Nora Oswald wrote about the experience on her blog. Here are some choice bits:
The whole reason I created this 3-act task was to have students realize that not everything is linear. The students watched the first act and I encouraged them to make guesses, just a number from their gut. Many students used linear reasoning for their guess. I heard this over and over again today: “Since he’s a little lower than half the height of the pole, he must have a little less than half of the points.”
The model wasn’t what they expected. Oswald locates a similar flagpole model on a fan wiki. It wouldn’t be the worst idea at all to have students graph that relationship (step function!) and compare it to the incorrect linear model they anticipated.
We watch the third act (the answer). Once we are getting close to the third jump, the students are hooked, their eyes are glued to the screen, and one students rubs his palms together and says, “Here we go!”. When they see that the answer is 400, one student stands up, throws his pencil down, and complains that he was so close.
Love this also:
One of my students (who hardly says boo in class) threw his pencil down when he saw the third act. If that isn’t passion, I don’t know what is. They were in to it, they wanted to know why, they asked where those numbers came from, they made guesses, they tried to figure out why, they took pictures of the board before leaving class. One student even said that he was going to post about this on some gaming forum.
4 Comments
Dan Requa
February 20, 2013 - 4:27 pm -Love it! Great three-act, can’t wait to use it!

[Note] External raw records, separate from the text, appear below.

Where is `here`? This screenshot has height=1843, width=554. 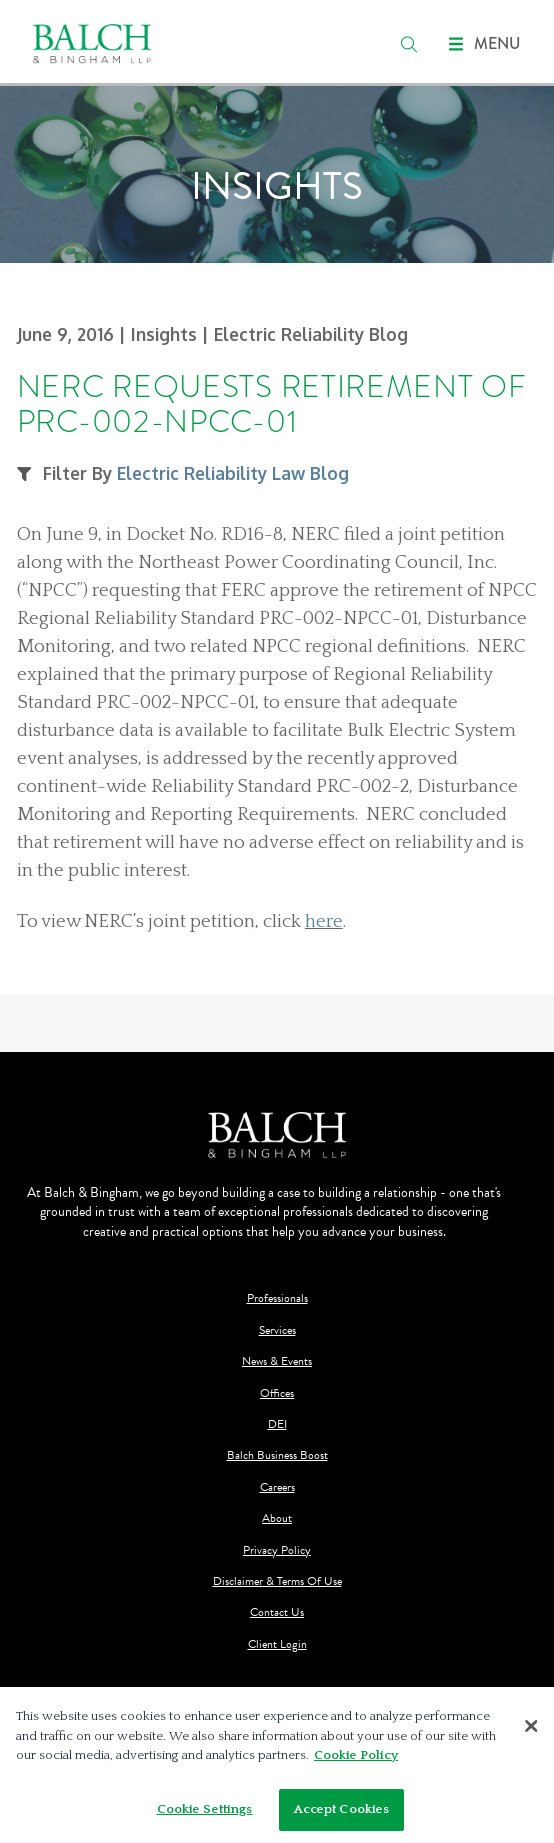 here is located at coordinates (324, 921).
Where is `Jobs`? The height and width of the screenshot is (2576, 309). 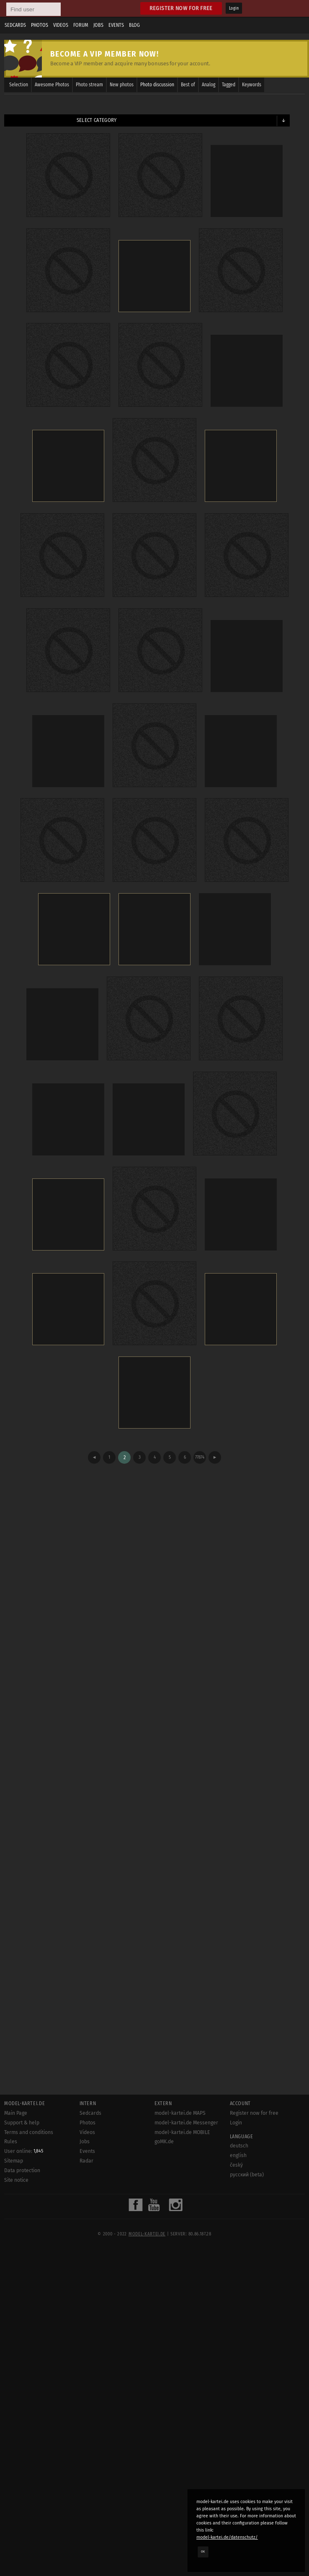 Jobs is located at coordinates (98, 25). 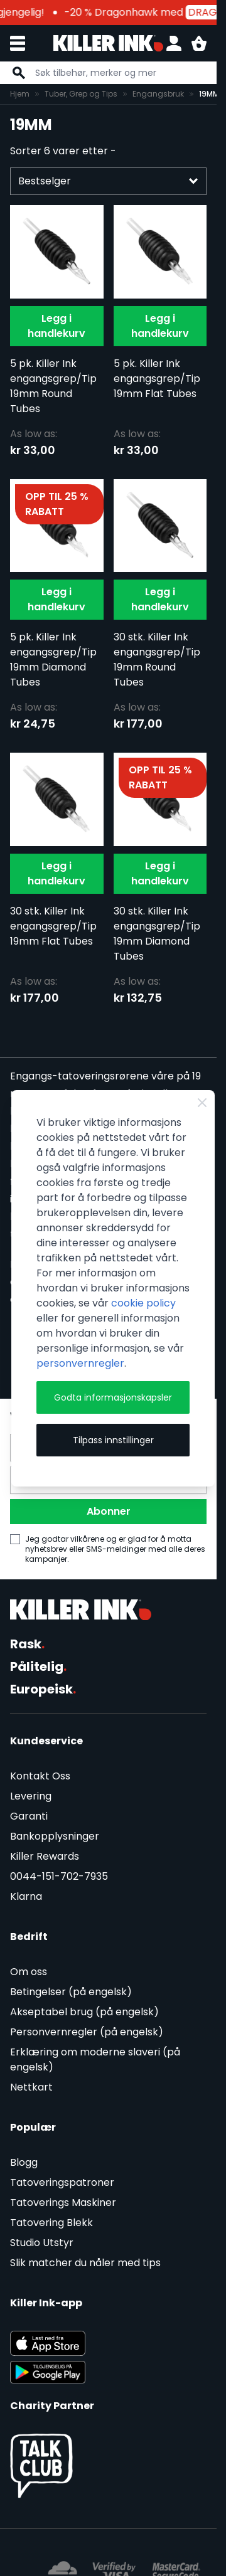 This screenshot has width=226, height=2576. Describe the element at coordinates (143, 1303) in the screenshot. I see `cookie policy` at that location.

Now where can I get the 3rd act?
Dan Requa
February 20, 2013 - 4:29 pm -Cancel that, found it on your site Nora. Thanks a bunch!
Tom Lesisko
February 22, 2013 - 2:44 pm -To see students display a positive passion toward solving a math problem brings joy to every educator’s heart. Keep up the great work!
Gary
February 26, 2013 - 7:24 pm -This is terrific – very simple, engaging, and transferable.
Editing in the music across the video was an excellent choice – that music might be (perhaps sadly) the most recognizable piece of music in the world! I showed the video on my SmartBoard, turned the music on and who wouldn’t tune in then?
So I immediately posed this lesson to my Alg 2 class. We all, of course, assumed linear, and worked like dogs to get an answer around 1300, and were shocked in act 3 that it wasn’t even close.
BAM! Not everything’s linear!
That was our introduction to quadratics.